■ Exercise requirements ■
Set the data down again, exactly as it reads, but without the pictures.

■ Records for this task ■
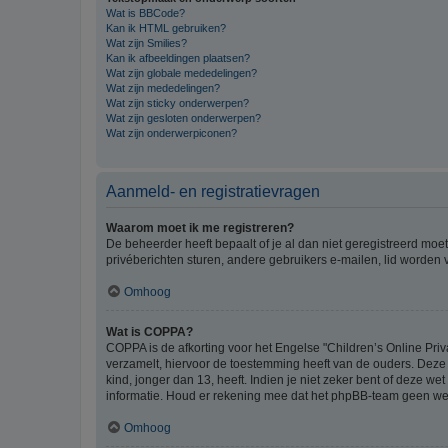
Wat is BBCode?
Kan ik HTML gebruiken?
Wat zijn Smilies?
Kan ik afbeeldingen plaatsen?
Wat zijn globale mededelingen?
Wat zijn mededelingen?
Wat zijn sticky onderwerpen?
Wat zijn gesloten onderwerpen?
Wat zijn onderwerpiconen?
Aanmeld- en registratievragen
Waarom moet ik me registreren?
De beheerder heeft bepaalt of je al dan niet geregistreerd moet
privéberichten sturen, andere gebruikers e-mailen, lid worden
Omhoog
Wat is COPPA?
COPPA is de afkorting voor het Engelse "Children’s Online Priv
verzamelt, hiervoor de toestemming heeft van de ouders. Deze
kind, jonger dan 13, heeft. Indien je niet zeker bent of deze w
informatie. Houd er rekening mee dat het phpBB-team geen wette
Omhoog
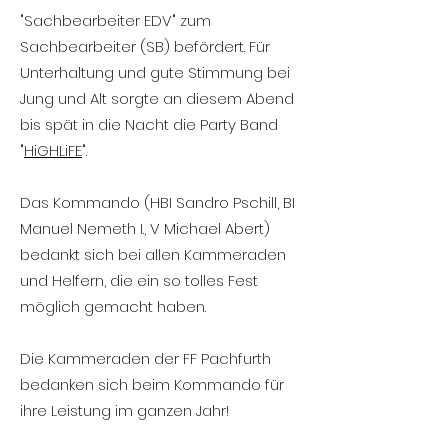
"Sachbearbeiter EDV" zum
Sachbearbeiter (SB) befördert. Für
Unterhaltung und gute Stimmung bei
Jung und Alt sorgte an diesem Abend
bis spät in die Nacht die Party Band
"
HiGHLiFE
".
Das Kommando (HBI Sandro Pschill, BI
Manuel Nemeth I., V Michael Abert)
bedankt sich bei allen Kammeraden
und Helfern, die ein so tolles Fest
möglich gemacht haben.
Die Kammeraden der FF Pachfurth
bedanken sich beim Kommando für
ihre Leistung im ganzen Jahr!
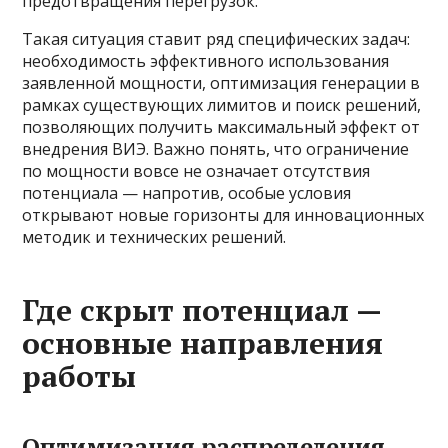
предотвращения перегрузок.
Такая ситуация ставит ряд специфических задач:
необходимость эффективного использования
заявленной мощности, оптимизация генерации в
рамках существующих лимитов и поиск решений,
позволяющих получить максимальный эффект от
внедрения ВИЭ. Важно понять, что ограничение
по мощности вовсе не означает отсутствия
потенциала — напротив, особые условия
открывают новые горизонты для инновационных
методик и технических решений.
Где скрыт потенциал —
основные направления
работы
Оптимизация распределения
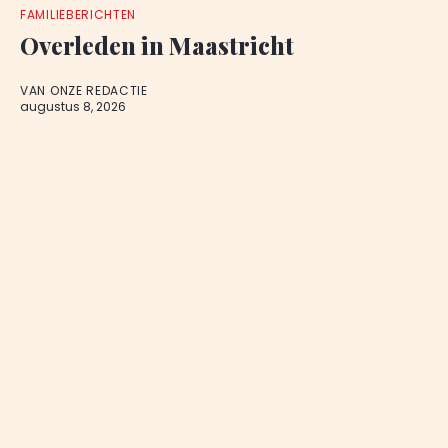
FAMILIEBERICHTEN
Overleden in Maastricht
VAN ONZE REDACTIE
augustus 8, 2026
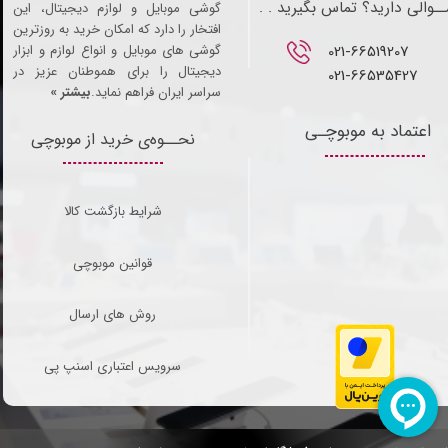
ـوالی دارید؟ تماس بگیرید . .
گوشی موبایل و لوازم دیجیتال، این
افتخار را دارد که امکان خرید به روزترین
021-66519207​​​​​​​
گوشی های موبایل و انواع لوازم و ابزار
دیجیتال را برای هموطنان عزیز در
021-66535427
سراسر ایران فراهم نماید.
بیشتر »
اعتماد به موبوچـی
نحــوه‌ی خرید از موبوچی
شرایط بازگشت کالا
قوانین موبوچی
روش های ارسال
سرویس اعتباری اسنپ پی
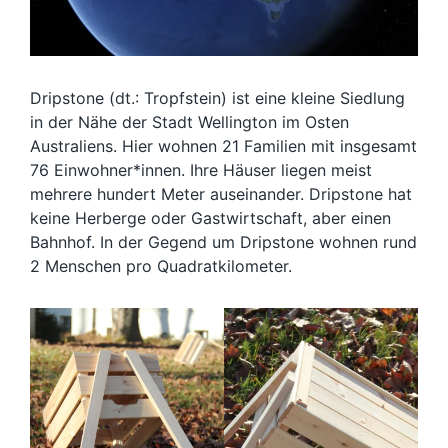
Dripstone (dt.: Tropfstein) ist eine kleine Siedlung
in der Nähe der Stadt Wellington im Osten
Australiens. Hier wohnen 21 Familien mit insgesamt
76 Einwohner*innen. Ihre Häuser liegen meist
mehrere hundert Meter auseinander. Dripstone hat
keine Herberge oder Gastwirtschaft, aber einen
Bahnhof. In der Gegend um Dripstone wohnen rund
2 Menschen pro Quadratkilometer.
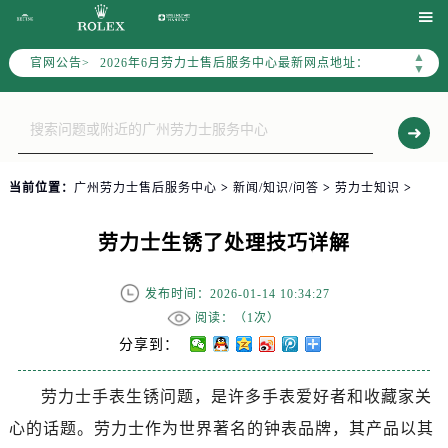
2026年6月劳力士全国官方售后客户服务热线：400-805-0023

2026年6月劳力士售后服务中心最新网点地址：
▲
官网公告>
▼
北京市东城区东长安街1号东方广场写字楼W3座6层602室（需提前预约）
北京市朝阳区建国门外大街甲6号华熙国际中心写字楼D座11层1102室（需提前预约）
天津市和平区赤峰道136号天津国际金融中心写字楼26层2603室（需提前预约）
上海市徐汇区虹桥路3号港汇中心写字楼2座37层3705室（需提前预约）
上海市黄浦区南京东路299号宏伊国际广场写字楼8层806室（需提前预约）
当前位置：
广州劳力士售后服务中心
>
新闻/知识/问答
>
劳力士知识
>
南京市秦淮区中山南路1号（新街口）南京中心写字楼22层C1-1室（需提前预约）
常州市新北区龙锦路1590号现代传媒中心写字楼5号楼10层1008室（需提前预约）
劳力士生锈了处理技巧详解
徐州市鼓楼区淮海东路29号苏宁广场IFC国际金融中心写字楼35层3508室（需提前预约）
发布时间：2026-01-14 10:34:27
扬州市邗江区国展路29号星耀天地写字楼1号楼18层1803室（需提前预约）
阅读：（
1次）
盐城市盐都区世纪大道5号盐城金融城写字楼1号楼16层1604室（需提前预约）
分享到：
泰州市海陵区永定东路399号置地商务中心东塔写字楼（华润万象城）17层1706室（需提前预约）
宁波市江北区大闸南路500号来福士广场办公楼20层2009室（需提前预约）
劳力士手表生锈问题，是许多手表爱好者和收藏家关
杭州市上城区钱江路1366号华润大厦写字楼A座5层503-5室（需提前预约）
心的话题。劳力士作为世界著名的钟表品牌，其产品以其
金华市金东区东市南街777号金华万达广场写字楼4号楼22层2209室（需提前预约）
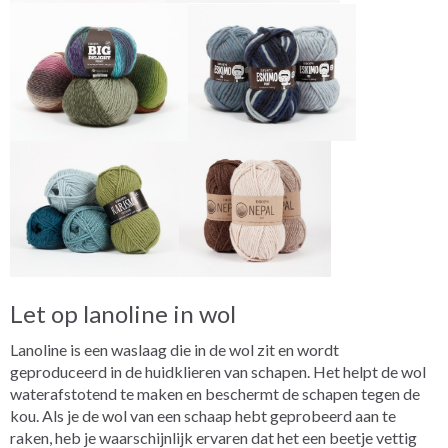
Let op lanoline in wol
Lanoline is een waslaag die in de wol zit en wordt
geproduceerd in de huidklieren van schapen. Het helpt de wol
waterafstotend te maken en beschermt de schapen tegen de
kou. Als je de wol van een schaap hebt geprobeerd aan te
raken, heb je waarschijnlijk ervaren dat het een beetje vettig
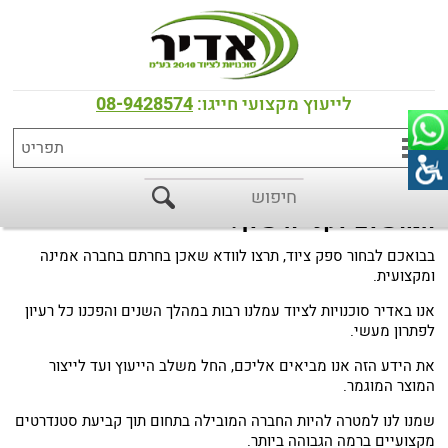
דף הבית
>
למה לבחור בנו
למה לבחור בנו
לייעוץ מקצועי חייגו:
08-9428574
אדיר סוכנויות לציוד למאפיות בע"מ, המקום
המושלם לקנייה שלך!
בבואכם לבחור ספק ציוד, תרצו לוודא שאכן בחרתם בחברה אמינה
ומקצועית.
אנו באדיר סוכנויות לציוד עמלנו רבות במהלך השנים והפכנו כל רעיון
לפתרון מעשי.
את הידע הזה אנו מביאים אליכם, החל משלב הייעוץ ועד לייצור
המוצר המוגמר.
שמנו לנו למטרה להיות החברה המובילה בתחום תוך קביעת סטנדרטים
מקצועיים ברמה הגבוהה ביותר.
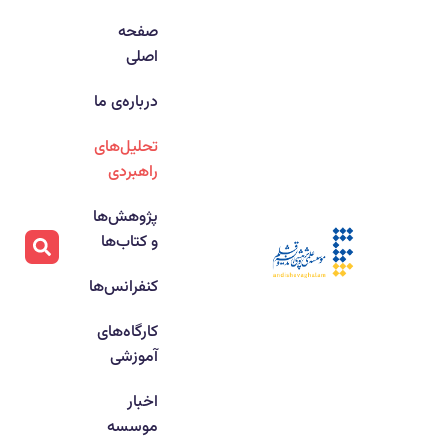
صفحه
اصلی
درباره‌ی ما
تحلیل‌های
راهبردی
پژوهش‌ها
و کتاب‌ها
کنفرانس‌ها
کارگاه‌های
آموزشی
اخبار
موسسه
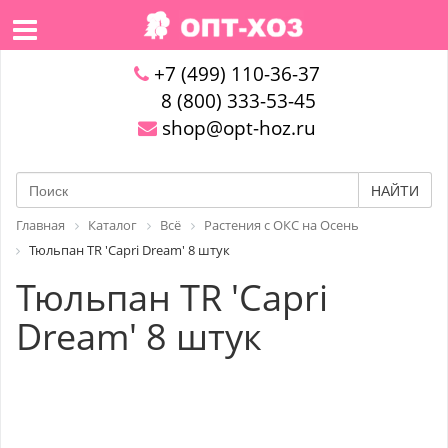
+7 (499) 110-36-37
8 (800) 333-53-45
shop@opt-hoz.ru
НАЙТИ
Главная
Каталог
Всё
Растения с ОКС на Осень
Тюльпан TR 'Capri Dream' 8 штук
Тюльпан TR 'Capri
Dream' 8 штук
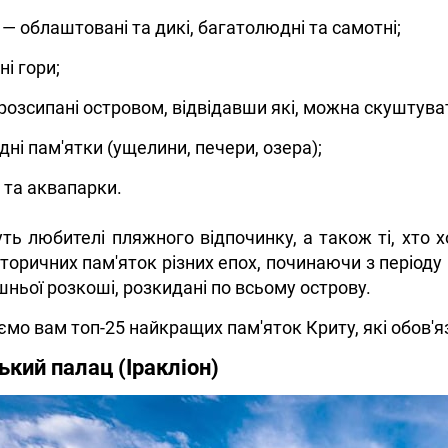
 — облаштовані та дикі, багатолюдні та самотні;
ні гори;
 розсипані островом, відвідавши які, можна скуштува
дні пам'ятки (ущелини, печери, озера);
 та аквапарки.
ть любителі пляжного відпочинку, а також ті, хто х
сторичних пам'яток різних епох, починаючи з періоду 
шньої розкоші, розкидані по всьому острову.
мо вам топ-25 найкращих пам'яток Криту, які обов'я
ький палац (Іракліон)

■ Response to this task ■
Wat is BBCode?
Kan ik HTML gebruiken?
Wat zijn Smilies?
Kan ik afbeeldingen plaatsen?
Wat zijn globale mededelingen?
Wat zijn mededelingen?
Wat zijn sticky onderwerpen?
Wat zijn gesloten onderwerpen?
Wat zijn onderwerpiconen?
Aanmeld- en registratievragen
Waarom moet ik me registreren?
De beheerder heeft bepaalt of je al dan niet geregistreerd moet
privéberichten sturen, andere gebruikers e-mailen, lid worden
Omhoog
Wat is COPPA?
COPPA is de afkorting voor het Engelse "Children’s Online Priv
verzamelt, hiervoor de toestemming heeft van de ouders. Deze
kind, jonger dan 13, heeft. Indien je niet zeker bent of deze w
informatie. Houd er rekening mee dat het phpBB-team geen wette
Omhoog
"Sachbearbeiter EDV" zum
Sachbearbeiter (SB) befördert. Für
Unterhaltung und gute Stimmung bei
Jung und Alt sorgte an diesem Abend
bis spät in die Nacht die Party Band
"
HiGHLiFE
".
Das Kommando (HBI Sandro Pschill, BI
Manuel Nemeth I., V Michael Abert)
bedankt sich bei allen Kammeraden
und Helfern, die ein so tolles Fest
möglich gemacht haben.
Die Kammeraden der FF Pachfurth
bedanken sich beim Kommando für
ihre Leistung im ganzen Jahr!
предотвращения перегрузок.
Такая ситуация ставит ряд специфических задач:
необходимость эффективного использования
заявленной мощности, оптимизация генерации в
рамках существующих лимитов и поиск решений,
позволяющих получить максимальный эффект от
внедрения ВИЭ. Важно понять, что ограничение
по мощности вовсе не означает отсутствия
потенциала — напротив, особые условия
открывают новые горизонты для инновационных
методик и технических решений.
Где скрыт потенциал —
основные направления
работы
Оптимизация распределения
FAMILIEBERICHTEN
Overleden in Maastricht
VAN ONZE REDACTIE
augustus 8, 2026
ـوالی دارید؟ تماس بگیرید . .
گوشی موبایل و لوازم دیجیتال، این
افتخار را دارد که امکان خرید به روزترین
021-66519207​​​​​​​
گوشی های موبایل و انواع لوازم و ابزار
دیجیتال را برای هموطنان عزیز در
021-66535427
سراسر ایران فراهم نماید.
بیشتر »
اعتماد به موبوچـی
نحــوه‌ی خرید از موبوچی
شرایط بازگشت کالا
قوانین موبوچی
روش های ارسال
سرویس اعتباری اسنپ پی
Dripstone (dt.: Tropfstein) ist eine kleine Siedlung
in der Nähe der Stadt Wellington im Osten
Australiens. Hier wohnen 21 Familien mit insgesamt
76 Einwohner*innen. Ihre Häuser liegen meist
mehrere hundert Meter auseinander. Dripstone hat
keine Herberge oder Gastwirtschaft, aber einen
Bahnhof. In der Gegend um Dripstone wohnen rund
2 Menschen pro Quadratkilometer.
2026年6月劳力士全国官方售后客户服务热线：400-805-0023

2026年6月劳力士售后服务中心最新网点地址：
▲
官网公告>
▼
北京市东城区东长安街1号东方广场写字楼W3座6层602室（需提前预约）
北京市朝阳区建国门外大街甲6号华熙国际中心写字楼D座11层1102室（需提前预约）
天津市和平区赤峰道136号天津国际金融中心写字楼26层2603室（需提前预约）
上海市徐汇区虹桥路3号港汇中心写字楼2座37层3705室（需提前预约）
上海市黄浦区南京东路299号宏伊国际广场写字楼8层806室（需提前预约）
当前位置：
广州劳力士售后服务中心
>
新闻/知识/问答
>
劳力士知识
>
南京市秦淮区中山南路1号（新街口）南京中心写字楼22层C1-1室（需提前预约）
常州市新北区龙锦路1590号现代传媒中心写字楼5号楼10层1008室（需提前预约）
劳力士生锈了处理技巧详解
徐州市鼓楼区淮海东路29号苏宁广场IFC国际金融中心写字楼35层3508室（需提前预约）
发布时间：2026-01-14 10:34:27
扬州市邗江区国展路29号星耀天地写字楼1号楼18层1803室（需提前预约）
阅读：（
1次）
盐城市盐都区世纪大道5号盐城金融城写字楼1号楼16层1604室（需提前预约）
分享到：
泰州市海陵区永定东路399号置地商务中心东塔写字楼（华润万象城）17层1706室（需提前预约）
宁波市江北区大闸南路500号来福士广场办公楼20层2009室（需提前预约）
劳力士手表生锈问题，是许多手表爱好者和收藏家关
杭州市上城区钱江路1366号华润大厦写字楼A座5层503-5室（需提前预约）
心的话题。劳力士作为世界著名的钟表品牌，其产品以其
金华市金东区东市南街777号金华万达广场写字楼4号楼22层2209室（需提前预约）
Let op lanoline in wol
Lanoline is een waslaag die in de wol zit en wordt
geproduceerd in de huidklieren van schapen. Het helpt de wol
waterafstotend te maken en beschermt de schapen tegen de
kou. Als je de wol van een schaap hebt geprobeerd aan te
raken, heb je waarschijnlijk ervaren dat het een beetje vettig
דף הבית
>
למה לבחור בנו
למה לבחור בנו
לייעוץ מקצועי חייגו:
08-9428574
אדיר סוכנויות לציוד למאפיות בע"מ, המקום
המושלם לקנייה שלך!
בבואכם לבחור ספק ציוד, תרצו לוודא שאכן בחרתם בחברה אמינה
ומקצועית.
אנו באדיר סוכנויות לציוד עמלנו רבות במהלך השנים והפכנו כל רעיון
לפתרון מעשי.
את הידע הזה אנו מביאים אליכם, החל משלב הייעוץ ועד לייצור
המוצר המוגמר.
שמנו לנו למטרה להיות החברה המובילה בתחום תוך קביעת סטנדרטים
מקצועיים ברמה הגבוהה ביותר.
صفحه
اصلی
درباره‌ی ما
تحلیل‌های
راهبردی
پژوهش‌ها
و کتاب‌ها
کنفرانس‌ها
کارگاه‌های
آموزشی
اخبار
موسسه
+7 (499) 110-36-37
8 (800) 333-53-45
shop@opt-hoz.ru
НАЙТИ
Главная
Каталог
Всё
Растения с ОКС на Осень
Тюльпан TR 'Capri Dream' 8 штук
Тюльпан TR 'Capri
Dream' 8 штук
 — облаштовані та дикі, багатолюдні та самотні;
ні гори;
 розсипані островом, відвідавши які, можна скуштува
дні пам'ятки (ущелини, печери, озера);
 та аквапарки.
ть любителі пляжного відпочинку, а також ті, хто х
сторичних пам'яток різних епох, починаючи з періоду 
шньої розкоші, розкидані по всьому острову.
мо вам топ-25 найкращих пам'яток Криту, які обов'я
ький палац (Іракліон)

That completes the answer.